Single by Caroline Polachek featuring Weyes Blood

from the album Desire, I Want to Turn Into You: Everasking Edition
- Released: February 7, 2024
- Genre: Art pop; baroque pop;
- Length: 4:36 5:33 (remix)
- Label: Perpetual Novice
- Songwriters: Caroline Polachek; Danny L Harle;
- Producers: Polachek; Harle;

Caroline Polachek singles chronology
| "Dang" (2023) | "Butterfly Net" (2024) | "Starburned and Unkissed" (2024) |

Weyes Blood singles chronology
| "Children of the Empire" (2023) | "Butterfly Net" (2024) |  |

= Butterfly Net (song) =

2024 single by Caroline Polachek

"Butterfly Net" is a song by American singer-songwriter Caroline Polachek, included on her fourth studio album Desire, I Want to Turn Into You, released on February 14, 2023. The song was written and produced by Polachek along with Danny L Harle. A remix version featuring American singer Weyes Blood was released on February 7, 2024, as the second single from the reissue of the album, subtitled Everasking Edition.

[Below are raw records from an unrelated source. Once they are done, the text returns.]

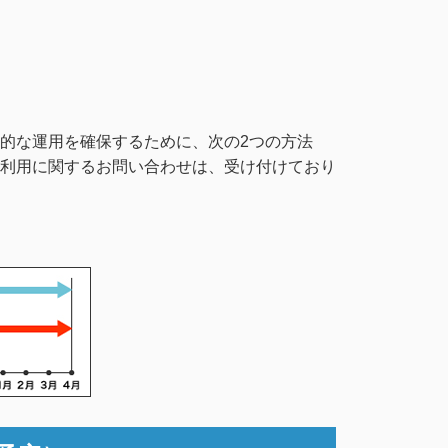
的な運用を確保するために、次の2つの方法
利用に関するお問い合わせは、受け付けており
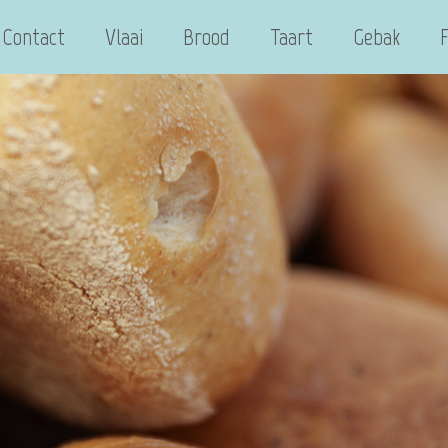
Contact
Vlaai
Brood
Taart
Gebak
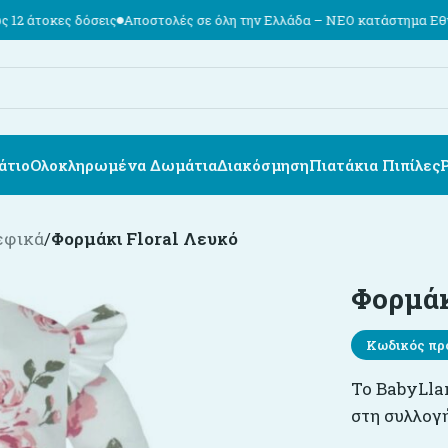
δόσεις
Αποστολές σε όλη την Ελλάδα – ΝΕΟ κατάστημα Εθν. Αντιστάσε
άτιο
Ολοκληρωμένα Δωμάτια
Διακόσμηση
Πιατάκια Πιπίλες
εφικά
/
Φορμάκι Floral Λευκό
Φορμάκ
Κωδικός πρ
Το BabyLla
στη συλλογ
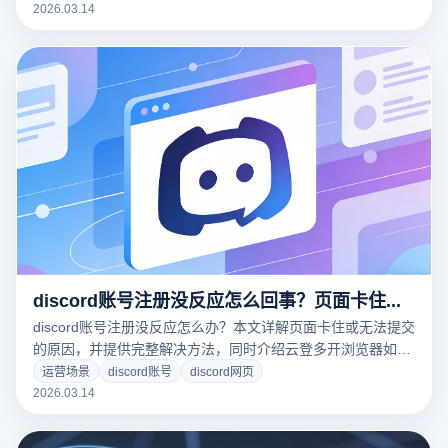
2026.03.14
discord账号注册没反应怎么回事？页面卡住或无法提交的处理方法
discord账号注册没反应怎么办？本文详解页面卡住或无法提交
的原因，并提供完整解决方法，同时介绍云登多开浏览器如何
通过环境隔离与指纹管理提升注册成功率。
运营场景
discord账号
discord网页
2026.03.14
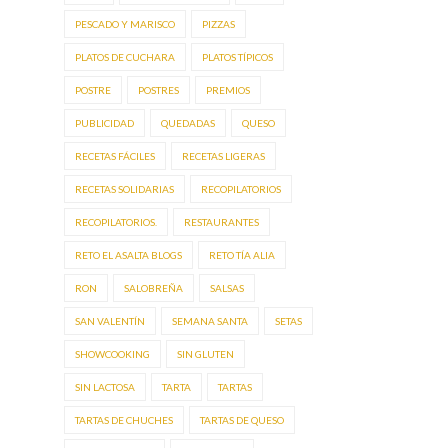
PESCADO Y MARISCO
PIZZAS
PLATOS DE CUCHARA
PLATOS TÍPICOS
POSTRE
POSTRES
PREMIOS
PUBLICIDAD
QUEDADAS
QUESO
RECETAS FÁCILES
RECETAS LIGERAS
RECETAS SOLIDARIAS
RECOPILATORIOS
RECOPILATORIOS.
RESTAURANTES
RETO EL ASALTA BLOGS
RETO TÍA ALIA
RON
SALOBREÑA
SALSAS
SAN VALENTÍN
SEMANA SANTA
SETAS
SHOWCOOKING
SIN GLUTEN
SIN LACTOSA
TARTA
TARTAS
TARTAS DE CHUCHES
TARTAS DE QUESO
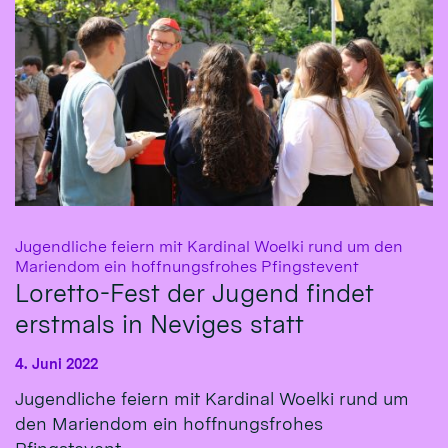
Jugendliche feiern mit Kardinal Woelki rund um den
:
Mariendom ein hoffnungsfrohes Pfingstevent
Loretto-Fest der Jugend findet
erstmals in Neviges statt
4. Juni 2022
Jugendliche feiern mit Kardinal Woelki rund um
den Mariendom ein hoffnungsfrohes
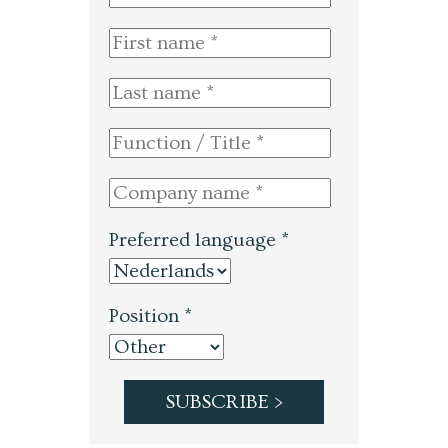
Preferred language *
Position *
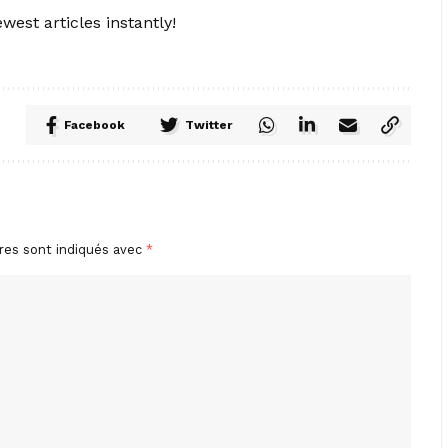
west articles instantly!
Facebook
Twitter
res sont indiqués avec
*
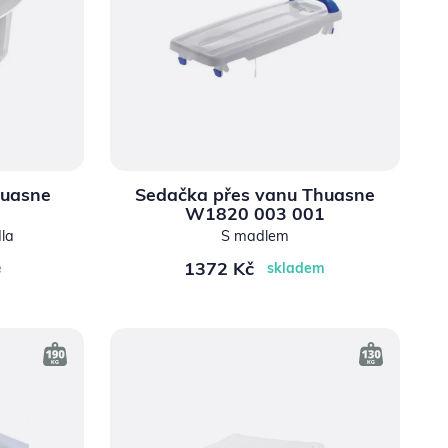
huasne
Sedačka přes vanu Thuasne
W1820 003 001
la
S madlem
1372 Kč
e
skladem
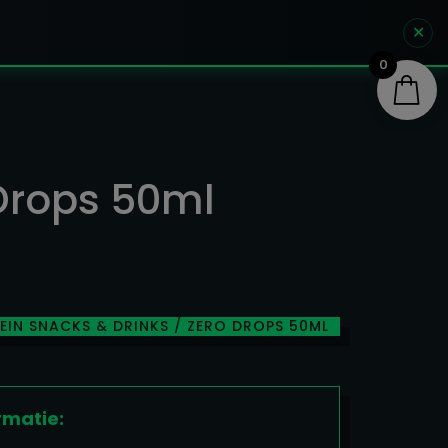
✕
0
Drops 50ml
EIN SNACKS & DRINKS
/ ZERO DROPS 50ML
rmatie:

== Background and release ==
"Butterfly Net" is included on Caroline Polachek's critically-acclaimed fourth studio album Desire, I Want to Turn Into You, a record that was included on many critics' year-end lists, such as from Billboard, The Independent, The Guardian, The New York Times, and DIY Magazine. "Butterfly Net" has a "baroque art-pop" universe.

Polachek first published a part of the remix cover art on her social media accounts on February 6, 2024, with the text "Tomorrow". The following day, the song was surprise-released for digital download and streaming, and in parallel she announced the reissue of the album.

== Critical reception ==
In a review of the standard edition of Desire, I Want to Turn Into You, Rolling Stone critic Maura Johnston described "Butterfly Net" as a "glowing ballad", and praised its "slow-burn instrumentation" and Polachek's "impassioned vocals". For the same magazine, Larisha Paul stated that Weyes Blood's participation on the song is an "exalting appearance".

According to Flood Magazines reviewer Will Schube, both artists "join forces" in a "power ballad-inspired" chorus. The remix was described by Robin Murray for Clash as a "divine duet" and "truly beautiful piece of music" with an "spiritual quality", "more spartan than the avant-pop maximalism of the original album". In a positive review, Lucy Harbron for Far Out gave the remix 3.5 out of 5 stars, and stated that Mering's "deep, velvety sound perfectly contrasts the high-ranging vocal acrobatics Polachek is known for". Stereogum critic Chris Deville also praised Weyes Blood's participation on the track.